Atomu2014 opened this issue · comments

Hi,

I've heard of this strong model which can learn atomic coordinates. Now I want to adapt this model for my project, but I find the code is a bit complicated and hard to follow. (The paper also contains some concepts hard to understand)

I want to make sure, if this model can learn the following task:

**INPUTS**: protein_atom_pos, protein_atom_types, init_molecule_pos, init_molecule_types
**OUTPUTS**: molecule_pos, molecule_types

In another word, I want to learn the molecule given protein pocket, known as Structure-based Drug Design.

Please help me verify if this model suitable for SE(3)-invariant molecule learning, and indicate the relavant code pieces.

Thanks!

Hi @Atomu2014

Yeah. The model can be applicable to SE(3)-invariant molecule learning, and so are other SE(3)-equivariant networks.
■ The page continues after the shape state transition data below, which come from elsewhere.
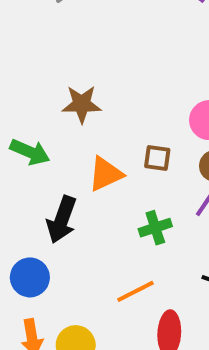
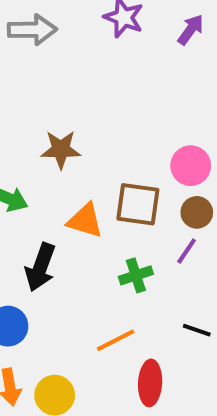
brown square: (157, 158) -> (138, 204), size x1.6
orange triangle: (106, 174) -> (85, 221), turned 42

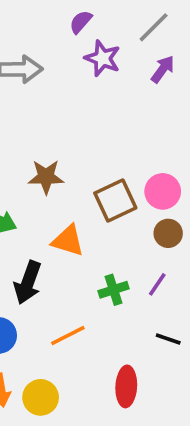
brown square: (138, 204) -> (115, 201), moved, turned -33
purple line: (187, 251) -> (157, 284), moved
orange line: (116, 340) -> (68, 335), moved

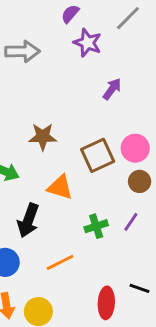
purple arrow: (163, 69) -> (112, 89), moved
black line: (168, 339) -> (140, 288), moved

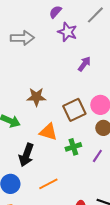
green cross: (96, 226) -> (73, 147), moved

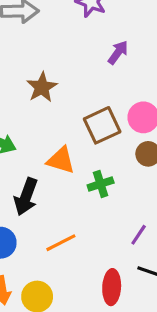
brown star: (36, 97) -> (42, 87), moved, turned -30
purple line: (97, 156) -> (139, 235), moved

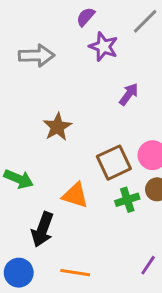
green cross: (101, 184) -> (127, 200), moved
orange line: (61, 243) -> (75, 273), turned 36

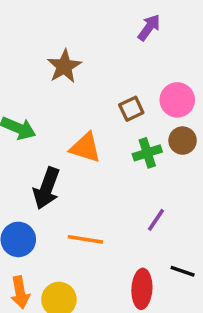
brown square: (114, 163) -> (131, 109), size x0.6
purple line: (148, 265) -> (156, 220), moved

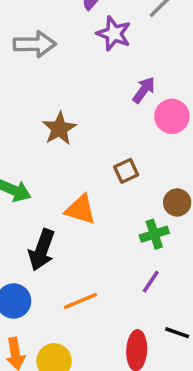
pink circle: (177, 100) -> (172, 116), moved
green cross: (147, 153) -> (154, 234), moved
orange line: (85, 239) -> (80, 301), turned -32

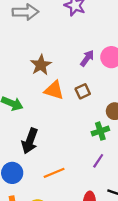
purple arrow: (144, 90) -> (87, 58), moved
orange triangle: (80, 210) -> (54, 90), moved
I think it would be great for you to start with the example in the codebase to understand how the code is working.
To adapt to molecucle learning as mentioned by the inputs/outputs provided by you, you can change the outputs of EquiformerV2 (containing both energy and forces for OC20) to atom types and atomic positions. Energy and atom types are both type-0 vectors, and atomic positions and forces are type-1 vectors. Therefore, that would require minimal changes to the code.

Let me know if you need more details.